Follow along with Yahoo Finance's 2024 Investor Guide for more expert insight, or click here to watch this full episode of Yahoo Finance Live.
Video Transcript
- The oil industry is on pace to end the year in negative territory despite the recent gains we've seen in oil prices on an improved macro environment and an escalation in the Red Sea. The supply and demand mismatch that shaped the first half of 2023 has inverted, oil price is down 2.5% this year now. So what can we expect from the oil industry in the new year? For more on oil markets, we're joined by Rebecca Babin US Senior Energy Trader for CIBC, Private Wealth as part of Yahoo Finance's 2024 Investor Guide. What is going to be from your perspective the major catalyst for oil in 2024 Rebecca?
REBECCA BABIN: So I think the key for 2024 is going to be what does US supply do? We saw this year in 2023, the big surprise outside of the geopolitical events that are taking place right now, was the production in the US massively outperforming expectations. US performed by 5, 600,000 barrels over what analysts had been expecting. Looking at 2024, the market looks very well balanced with 1.2 to 1.5 million barrels of demand growth projected, while at the same time, 1.2 to 1.4 million barrels of nonopec supply projected.
Now if the US continues to drag out these productivity gains in-- in efficiency gains and continues to outperform, the market will be oversupplied. So I think the key that people are looking at is, can the US continue to outperform? Does Iran, which has been ramping production and as the US has kind of turned a blind eye to some of their sanctions continue to ramp? And importantly, what happens in China on the demand side?

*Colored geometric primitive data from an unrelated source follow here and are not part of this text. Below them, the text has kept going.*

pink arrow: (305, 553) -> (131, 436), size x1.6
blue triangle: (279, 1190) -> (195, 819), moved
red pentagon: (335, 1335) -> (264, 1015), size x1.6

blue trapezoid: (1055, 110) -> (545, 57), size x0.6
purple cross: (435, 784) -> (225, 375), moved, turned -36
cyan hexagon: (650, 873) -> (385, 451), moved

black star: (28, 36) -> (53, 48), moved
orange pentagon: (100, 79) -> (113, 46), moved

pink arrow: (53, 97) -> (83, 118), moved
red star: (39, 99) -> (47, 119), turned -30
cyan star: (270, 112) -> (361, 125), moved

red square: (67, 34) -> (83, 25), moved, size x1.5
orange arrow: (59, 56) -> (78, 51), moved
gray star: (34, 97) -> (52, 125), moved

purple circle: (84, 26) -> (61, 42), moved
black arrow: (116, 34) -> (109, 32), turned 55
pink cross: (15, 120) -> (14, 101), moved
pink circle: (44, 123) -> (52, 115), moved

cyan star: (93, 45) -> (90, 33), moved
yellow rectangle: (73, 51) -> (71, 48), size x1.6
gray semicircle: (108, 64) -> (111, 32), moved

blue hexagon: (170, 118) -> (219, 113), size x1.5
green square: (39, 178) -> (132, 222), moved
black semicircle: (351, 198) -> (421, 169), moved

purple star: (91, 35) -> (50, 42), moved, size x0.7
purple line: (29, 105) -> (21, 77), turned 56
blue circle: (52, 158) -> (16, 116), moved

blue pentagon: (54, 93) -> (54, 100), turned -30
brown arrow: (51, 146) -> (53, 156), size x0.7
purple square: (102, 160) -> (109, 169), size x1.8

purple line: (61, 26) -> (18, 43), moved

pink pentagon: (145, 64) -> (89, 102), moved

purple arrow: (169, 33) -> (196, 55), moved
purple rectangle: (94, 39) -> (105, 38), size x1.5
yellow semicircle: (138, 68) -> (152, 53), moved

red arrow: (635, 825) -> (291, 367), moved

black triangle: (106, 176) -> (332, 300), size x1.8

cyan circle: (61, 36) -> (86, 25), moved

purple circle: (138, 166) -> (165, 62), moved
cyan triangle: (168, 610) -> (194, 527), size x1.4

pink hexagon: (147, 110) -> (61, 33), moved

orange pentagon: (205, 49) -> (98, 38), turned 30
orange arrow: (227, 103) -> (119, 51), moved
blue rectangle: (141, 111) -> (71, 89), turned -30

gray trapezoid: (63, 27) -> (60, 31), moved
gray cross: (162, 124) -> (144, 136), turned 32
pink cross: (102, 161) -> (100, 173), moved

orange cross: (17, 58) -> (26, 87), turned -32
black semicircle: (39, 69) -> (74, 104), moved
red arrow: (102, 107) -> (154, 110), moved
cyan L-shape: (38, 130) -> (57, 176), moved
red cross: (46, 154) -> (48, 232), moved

So those are the keys and I think the-- the other thing I would highlight is that expectations for 2024 are very modest. Most analysts say, I see Brent between 80 and 90, I don't see anything extreme, and and-- I think that set up actually gives us some lead way to the upside, if things start to perform better, if demand comes in better, and US supply is somewhat contained. So I think the negative sentiment is a little bit of a tailwind to a market that's very fearful about oversupply from-- particularly, from the United States.